Há evidências na literatura de que a relação entre as transaminases no sangue, na presença certa de esteatose (com radiologia) pode ser sugestiva da sua patogênese (alcoólica ou não alcoólica). Em particular, uma relação AST/ALT superior a 2 demonstra uma provável esteatose de origem alcoólica, uma relação inferior a 1 sugere mais uma esteatose de origem não alcoólica.

Uma hipótese levantada frequentemente por especialistas em nutrição contra as dietas que causam uma rápida perda de peso é a seguinte: se o peso perdido é superior a 5 kg por mês, isso causa uma confluência de ácidos graxos, mobilizado pelo tecido adiposo, maiores do que a capacidade de gestão do órgão. Os ácidos graxos em excesso se depositam no órgão hepático e não são eliminados, induzindo o aparecimento, ou piorando, a esteatose.

Com esse objetivo fizemos uma análise em clientes que se ativaram em 2015 e seguiram o programa Platinum. Do total desses clientes, o valor de AST e ALT completo estava disponível no início do programa e após 60 dias para 1067 clientes.

O valor excessivo de um destes dois parâmetros é um critério de exclusão do programa, por isso não há valores muito elevados nos exames iniciais. Em particular, sobre o total de clientes havia 35 com ALT superior a 40 e 179 com AST superior a 40.

Após 60 dias do início do programa, havia 21 clientes com AST superior a 40 e 88 clientes com ALT superior a 40.

Steatosi1

No que se refere à relação AST/ALT, no início do programa havia 718 clientes com relação inferior a 1 (portanto com possível esteatose não alcoólica, média de 0.72).
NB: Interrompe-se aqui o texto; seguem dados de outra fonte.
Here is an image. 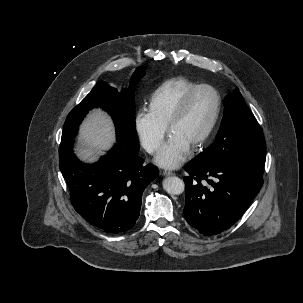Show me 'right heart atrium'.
Instances as JSON below:
<instances>
[{"label": "right heart atrium", "instance_id": "obj_1", "mask_svg": "<svg viewBox=\"0 0 303 303\" xmlns=\"http://www.w3.org/2000/svg\"><path fill=\"white\" fill-rule=\"evenodd\" d=\"M134 129L143 148L154 154L162 145L167 125L161 123L150 110L142 108L134 116Z\"/></svg>", "mask_w": 303, "mask_h": 303}]
</instances>
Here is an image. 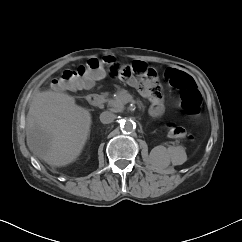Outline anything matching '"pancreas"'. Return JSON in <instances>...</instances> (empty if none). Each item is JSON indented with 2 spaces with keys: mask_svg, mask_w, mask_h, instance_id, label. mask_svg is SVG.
Here are the masks:
<instances>
[{
  "mask_svg": "<svg viewBox=\"0 0 242 242\" xmlns=\"http://www.w3.org/2000/svg\"><path fill=\"white\" fill-rule=\"evenodd\" d=\"M105 97H107V94H104ZM130 100H132V97L130 96L129 92L127 90H120L116 97L107 99L108 106L110 109L114 112H121L124 109V105L128 103Z\"/></svg>",
  "mask_w": 242,
  "mask_h": 242,
  "instance_id": "obj_1",
  "label": "pancreas"
}]
</instances>
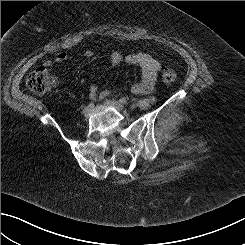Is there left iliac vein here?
<instances>
[{"instance_id":"obj_1","label":"left iliac vein","mask_w":245,"mask_h":245,"mask_svg":"<svg viewBox=\"0 0 245 245\" xmlns=\"http://www.w3.org/2000/svg\"><path fill=\"white\" fill-rule=\"evenodd\" d=\"M105 104L115 108L118 111H124L125 110L124 106L114 99H106Z\"/></svg>"}]
</instances>
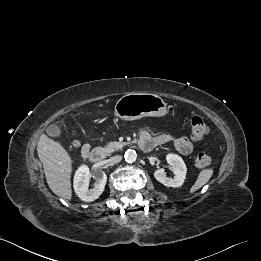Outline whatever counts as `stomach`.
Returning a JSON list of instances; mask_svg holds the SVG:
<instances>
[{
    "instance_id": "1",
    "label": "stomach",
    "mask_w": 261,
    "mask_h": 261,
    "mask_svg": "<svg viewBox=\"0 0 261 261\" xmlns=\"http://www.w3.org/2000/svg\"><path fill=\"white\" fill-rule=\"evenodd\" d=\"M168 113L164 100L151 93H128L115 105V115L122 120L132 121L143 117H161Z\"/></svg>"
}]
</instances>
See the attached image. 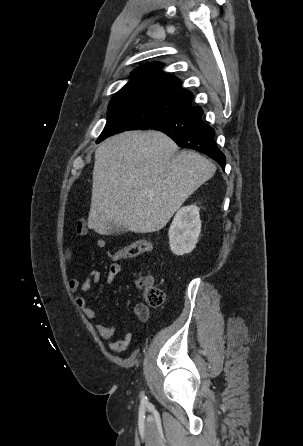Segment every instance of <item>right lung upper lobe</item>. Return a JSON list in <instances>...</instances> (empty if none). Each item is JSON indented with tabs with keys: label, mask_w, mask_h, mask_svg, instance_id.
<instances>
[{
	"label": "right lung upper lobe",
	"mask_w": 303,
	"mask_h": 446,
	"mask_svg": "<svg viewBox=\"0 0 303 446\" xmlns=\"http://www.w3.org/2000/svg\"><path fill=\"white\" fill-rule=\"evenodd\" d=\"M161 66L150 63L135 69L134 78L112 98L110 105L164 110L174 99H186L191 105L192 93L181 88L178 78L160 71Z\"/></svg>",
	"instance_id": "obj_1"
}]
</instances>
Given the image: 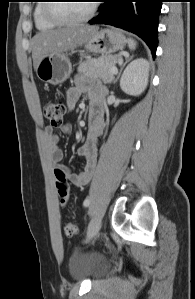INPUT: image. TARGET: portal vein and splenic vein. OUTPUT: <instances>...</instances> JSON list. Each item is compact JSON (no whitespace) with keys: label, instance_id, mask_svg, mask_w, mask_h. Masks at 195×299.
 Returning a JSON list of instances; mask_svg holds the SVG:
<instances>
[{"label":"portal vein and splenic vein","instance_id":"1","mask_svg":"<svg viewBox=\"0 0 195 299\" xmlns=\"http://www.w3.org/2000/svg\"><path fill=\"white\" fill-rule=\"evenodd\" d=\"M110 71L113 73V74H116L118 72L117 68L116 67H112L110 69Z\"/></svg>","mask_w":195,"mask_h":299}]
</instances>
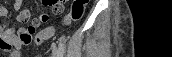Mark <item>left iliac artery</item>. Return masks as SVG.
<instances>
[{"mask_svg":"<svg viewBox=\"0 0 172 57\" xmlns=\"http://www.w3.org/2000/svg\"><path fill=\"white\" fill-rule=\"evenodd\" d=\"M58 53H59V57H64L65 55V47L62 38H60L59 40Z\"/></svg>","mask_w":172,"mask_h":57,"instance_id":"44dca946","label":"left iliac artery"}]
</instances>
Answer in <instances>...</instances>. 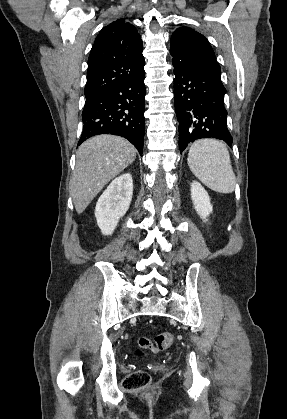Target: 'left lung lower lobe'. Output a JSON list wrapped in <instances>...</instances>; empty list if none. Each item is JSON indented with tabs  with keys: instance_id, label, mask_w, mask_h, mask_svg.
I'll return each instance as SVG.
<instances>
[{
	"instance_id": "0a47b994",
	"label": "left lung lower lobe",
	"mask_w": 287,
	"mask_h": 419,
	"mask_svg": "<svg viewBox=\"0 0 287 419\" xmlns=\"http://www.w3.org/2000/svg\"><path fill=\"white\" fill-rule=\"evenodd\" d=\"M174 103L179 122V149L201 138H216L232 145L224 107L226 90L221 72L174 69Z\"/></svg>"
}]
</instances>
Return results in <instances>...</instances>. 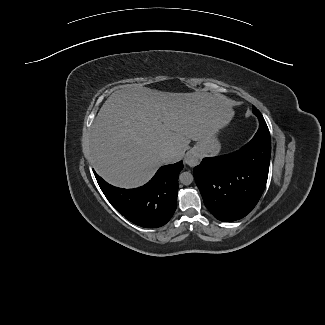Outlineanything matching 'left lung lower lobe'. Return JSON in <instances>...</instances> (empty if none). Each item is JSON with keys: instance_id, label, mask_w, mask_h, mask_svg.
Listing matches in <instances>:
<instances>
[{"instance_id": "obj_1", "label": "left lung lower lobe", "mask_w": 325, "mask_h": 325, "mask_svg": "<svg viewBox=\"0 0 325 325\" xmlns=\"http://www.w3.org/2000/svg\"><path fill=\"white\" fill-rule=\"evenodd\" d=\"M253 139L240 150L204 158L193 170L205 206L220 221L245 217L259 201L268 178L271 139L262 114Z\"/></svg>"}]
</instances>
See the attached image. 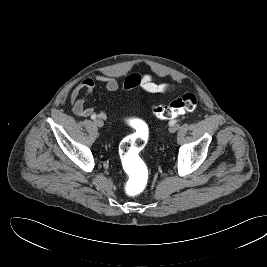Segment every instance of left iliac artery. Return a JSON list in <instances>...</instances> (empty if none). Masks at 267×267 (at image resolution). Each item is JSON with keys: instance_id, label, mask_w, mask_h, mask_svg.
I'll return each instance as SVG.
<instances>
[{"instance_id": "44dca946", "label": "left iliac artery", "mask_w": 267, "mask_h": 267, "mask_svg": "<svg viewBox=\"0 0 267 267\" xmlns=\"http://www.w3.org/2000/svg\"><path fill=\"white\" fill-rule=\"evenodd\" d=\"M177 122H178V120L174 119V120H171V121L169 122V124H170V125H174V124H176Z\"/></svg>"}]
</instances>
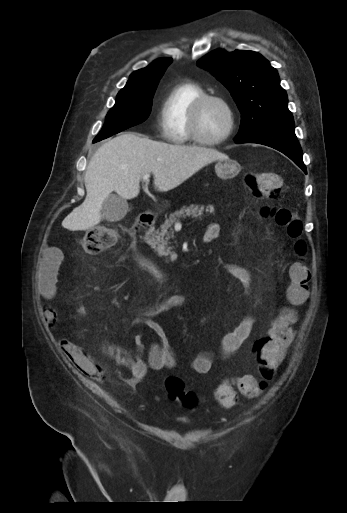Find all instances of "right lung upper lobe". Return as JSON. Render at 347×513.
<instances>
[{
	"label": "right lung upper lobe",
	"mask_w": 347,
	"mask_h": 513,
	"mask_svg": "<svg viewBox=\"0 0 347 513\" xmlns=\"http://www.w3.org/2000/svg\"><path fill=\"white\" fill-rule=\"evenodd\" d=\"M171 61V58H160L152 62L148 67L133 72L122 90H134L150 83L159 82Z\"/></svg>",
	"instance_id": "1"
}]
</instances>
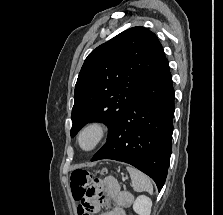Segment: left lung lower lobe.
<instances>
[{"mask_svg": "<svg viewBox=\"0 0 223 215\" xmlns=\"http://www.w3.org/2000/svg\"><path fill=\"white\" fill-rule=\"evenodd\" d=\"M174 109V89L166 59L91 161L129 163L150 176L160 191L169 167Z\"/></svg>", "mask_w": 223, "mask_h": 215, "instance_id": "left-lung-lower-lobe-1", "label": "left lung lower lobe"}]
</instances>
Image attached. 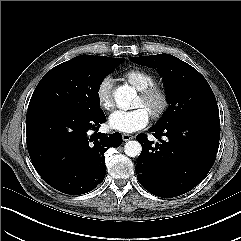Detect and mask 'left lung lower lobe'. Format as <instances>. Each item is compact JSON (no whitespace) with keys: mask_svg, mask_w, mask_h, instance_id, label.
<instances>
[{"mask_svg":"<svg viewBox=\"0 0 241 241\" xmlns=\"http://www.w3.org/2000/svg\"><path fill=\"white\" fill-rule=\"evenodd\" d=\"M160 141L145 134L136 139L142 152L136 165L137 179L150 193L172 198L196 187L213 166L219 147L220 120L187 118L150 129ZM166 136V141L160 140Z\"/></svg>","mask_w":241,"mask_h":241,"instance_id":"1","label":"left lung lower lobe"}]
</instances>
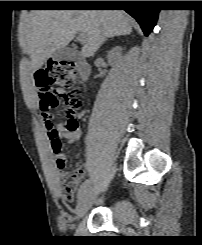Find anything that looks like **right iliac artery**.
<instances>
[{
	"instance_id": "82829eb1",
	"label": "right iliac artery",
	"mask_w": 202,
	"mask_h": 245,
	"mask_svg": "<svg viewBox=\"0 0 202 245\" xmlns=\"http://www.w3.org/2000/svg\"><path fill=\"white\" fill-rule=\"evenodd\" d=\"M90 184H91V179H87L83 182V184L81 185L78 191V198L88 190Z\"/></svg>"
}]
</instances>
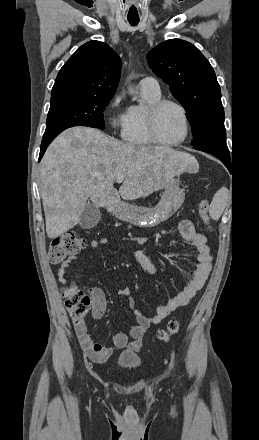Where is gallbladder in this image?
Listing matches in <instances>:
<instances>
[{
  "instance_id": "obj_1",
  "label": "gallbladder",
  "mask_w": 259,
  "mask_h": 440,
  "mask_svg": "<svg viewBox=\"0 0 259 440\" xmlns=\"http://www.w3.org/2000/svg\"><path fill=\"white\" fill-rule=\"evenodd\" d=\"M101 219V212L93 203L86 204L79 221L82 229H91L95 227Z\"/></svg>"
}]
</instances>
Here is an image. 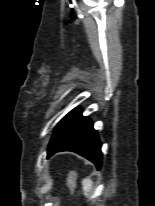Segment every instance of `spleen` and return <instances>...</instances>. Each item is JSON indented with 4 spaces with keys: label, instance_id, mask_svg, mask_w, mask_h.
<instances>
[{
    "label": "spleen",
    "instance_id": "3e777b00",
    "mask_svg": "<svg viewBox=\"0 0 155 206\" xmlns=\"http://www.w3.org/2000/svg\"><path fill=\"white\" fill-rule=\"evenodd\" d=\"M83 192L86 197L89 196L93 189V181L88 177L82 180Z\"/></svg>",
    "mask_w": 155,
    "mask_h": 206
}]
</instances>
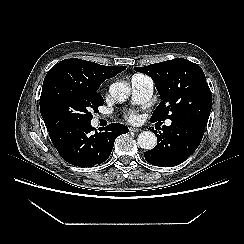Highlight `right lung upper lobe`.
Returning <instances> with one entry per match:
<instances>
[{
    "label": "right lung upper lobe",
    "instance_id": "right-lung-upper-lobe-1",
    "mask_svg": "<svg viewBox=\"0 0 244 244\" xmlns=\"http://www.w3.org/2000/svg\"><path fill=\"white\" fill-rule=\"evenodd\" d=\"M125 69L126 66H104L94 62L72 58L65 59L54 65L48 71L44 80L58 76L73 86L97 96L100 95L97 93V90L104 80L116 76Z\"/></svg>",
    "mask_w": 244,
    "mask_h": 244
}]
</instances>
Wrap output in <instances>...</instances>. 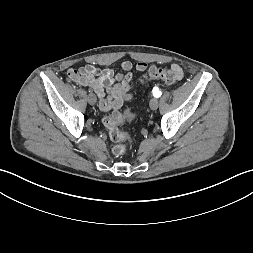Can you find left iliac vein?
<instances>
[{
	"label": "left iliac vein",
	"instance_id": "1",
	"mask_svg": "<svg viewBox=\"0 0 253 253\" xmlns=\"http://www.w3.org/2000/svg\"><path fill=\"white\" fill-rule=\"evenodd\" d=\"M149 105H150V108H151L152 110H156V109L158 108V105H159L158 99H157V98H152V99L150 100Z\"/></svg>",
	"mask_w": 253,
	"mask_h": 253
}]
</instances>
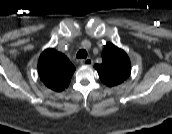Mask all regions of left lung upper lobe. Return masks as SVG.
<instances>
[{
	"mask_svg": "<svg viewBox=\"0 0 172 134\" xmlns=\"http://www.w3.org/2000/svg\"><path fill=\"white\" fill-rule=\"evenodd\" d=\"M101 64H96L101 81L107 86H116L126 80L131 73L128 55L112 43H108L102 52Z\"/></svg>",
	"mask_w": 172,
	"mask_h": 134,
	"instance_id": "1",
	"label": "left lung upper lobe"
}]
</instances>
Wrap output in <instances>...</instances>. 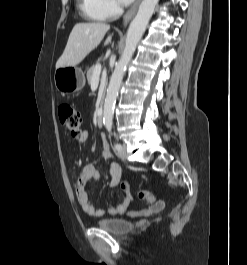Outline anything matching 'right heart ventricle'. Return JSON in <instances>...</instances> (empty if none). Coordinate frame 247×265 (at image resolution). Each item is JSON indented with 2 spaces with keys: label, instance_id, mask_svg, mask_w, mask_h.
Instances as JSON below:
<instances>
[{
  "label": "right heart ventricle",
  "instance_id": "e07e8e85",
  "mask_svg": "<svg viewBox=\"0 0 247 265\" xmlns=\"http://www.w3.org/2000/svg\"><path fill=\"white\" fill-rule=\"evenodd\" d=\"M81 2V8H82V11L83 13L90 19L92 20H97V21H100V20H107L99 15H97L96 13H94L91 9H90V6H89V0H80Z\"/></svg>",
  "mask_w": 247,
  "mask_h": 265
}]
</instances>
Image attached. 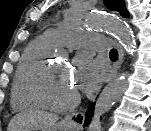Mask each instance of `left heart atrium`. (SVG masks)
I'll return each instance as SVG.
<instances>
[{"label":"left heart atrium","mask_w":151,"mask_h":131,"mask_svg":"<svg viewBox=\"0 0 151 131\" xmlns=\"http://www.w3.org/2000/svg\"><path fill=\"white\" fill-rule=\"evenodd\" d=\"M73 79L75 87L79 91L91 92L97 87L100 80V71L90 56L80 54L76 57Z\"/></svg>","instance_id":"obj_1"}]
</instances>
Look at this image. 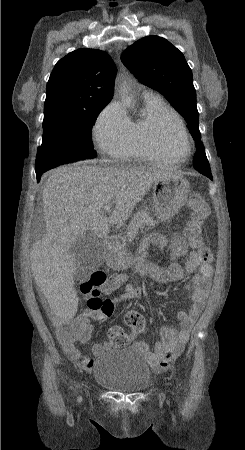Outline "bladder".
<instances>
[{"instance_id":"bladder-1","label":"bladder","mask_w":245,"mask_h":450,"mask_svg":"<svg viewBox=\"0 0 245 450\" xmlns=\"http://www.w3.org/2000/svg\"><path fill=\"white\" fill-rule=\"evenodd\" d=\"M95 383L121 393H138L150 383L148 365L134 348L123 347L104 354L93 367Z\"/></svg>"}]
</instances>
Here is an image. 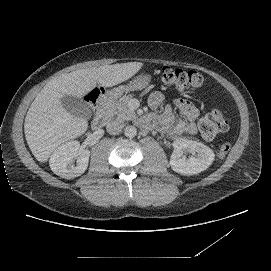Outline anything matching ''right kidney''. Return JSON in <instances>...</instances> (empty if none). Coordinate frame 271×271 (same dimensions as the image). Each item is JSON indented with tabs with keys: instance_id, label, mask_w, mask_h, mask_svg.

Após 60 dias, o número de indivíduos com relação inferior a 1 era 596 (com uma média de 0.75).

Steatosi2

Considerando agora a hipótese de que a rápida perda de peso (mais de 5 kg por mês) cause esteatose, analisamos o curso dos parâmetros disponíveis apenas no grupo de clientes que perderam mais de 10 kg nos primeiros 60 dias de programa, ou seja, um total de 640 indivíduos, com uma perda média de 13,74 kg.

Os resultados dos parâmetros bioquímicos considerados nesta análise estão resumidos na tabela a seguir.

Steaosi3

Concluindo, mesmo sem dispor de um diagnóstico radiológico inicial da esteatose e não podendo avaliar com ultrassom a situação do fígado nos dois pontos de observação, pode-se concluir que as transaminases (indicadores de dano hepático), em valor absoluto, em média melhoraram ao longo do tempo.

Além disso, o número de clientes com relação de transaminase sugestiva de esteatose não alcoólica se reduz a 60 dias com relação ao início; isso também é válido para quem perde mais de 10 kg nos dois primeiros meses de programa.

São necessárias outras avaliações para confirmar o dado e seria interessante submeter um grupo de clientes a uma avaliação com ultrassom no início, a 60 e a 150 dias de programa a fim de avaliar esses resultados que, se confirmados, poderiam ser um indicador importante e indiscutível da melhoria do estado de saúde dos nossos clientes.